### Record excerpts
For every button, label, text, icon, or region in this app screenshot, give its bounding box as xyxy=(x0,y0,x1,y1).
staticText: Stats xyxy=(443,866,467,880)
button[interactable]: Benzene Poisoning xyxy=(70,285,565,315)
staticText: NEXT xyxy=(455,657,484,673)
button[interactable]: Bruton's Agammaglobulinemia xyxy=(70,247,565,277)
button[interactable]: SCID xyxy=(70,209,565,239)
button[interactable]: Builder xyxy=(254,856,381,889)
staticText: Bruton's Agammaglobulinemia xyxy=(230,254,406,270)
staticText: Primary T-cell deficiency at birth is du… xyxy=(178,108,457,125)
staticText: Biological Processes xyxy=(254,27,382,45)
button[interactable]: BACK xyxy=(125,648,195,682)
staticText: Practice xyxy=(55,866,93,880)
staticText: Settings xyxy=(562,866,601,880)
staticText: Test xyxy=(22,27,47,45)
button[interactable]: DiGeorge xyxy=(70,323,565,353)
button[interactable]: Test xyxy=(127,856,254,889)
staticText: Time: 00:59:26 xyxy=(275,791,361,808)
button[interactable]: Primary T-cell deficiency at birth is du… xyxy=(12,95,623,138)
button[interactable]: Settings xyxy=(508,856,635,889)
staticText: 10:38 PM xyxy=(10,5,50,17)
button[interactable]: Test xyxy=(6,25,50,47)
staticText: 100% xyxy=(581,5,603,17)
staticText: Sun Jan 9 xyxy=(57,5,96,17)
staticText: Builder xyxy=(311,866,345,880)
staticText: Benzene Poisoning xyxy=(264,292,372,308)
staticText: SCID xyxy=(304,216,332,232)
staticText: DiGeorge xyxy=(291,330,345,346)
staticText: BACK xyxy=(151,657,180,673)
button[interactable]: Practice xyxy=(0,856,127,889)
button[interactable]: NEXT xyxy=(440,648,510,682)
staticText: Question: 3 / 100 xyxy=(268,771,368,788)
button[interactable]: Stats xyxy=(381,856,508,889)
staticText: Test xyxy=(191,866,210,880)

### What is required
Please provide nothing but the number of lines in the records that hold the string "Builder".

### Written solution
2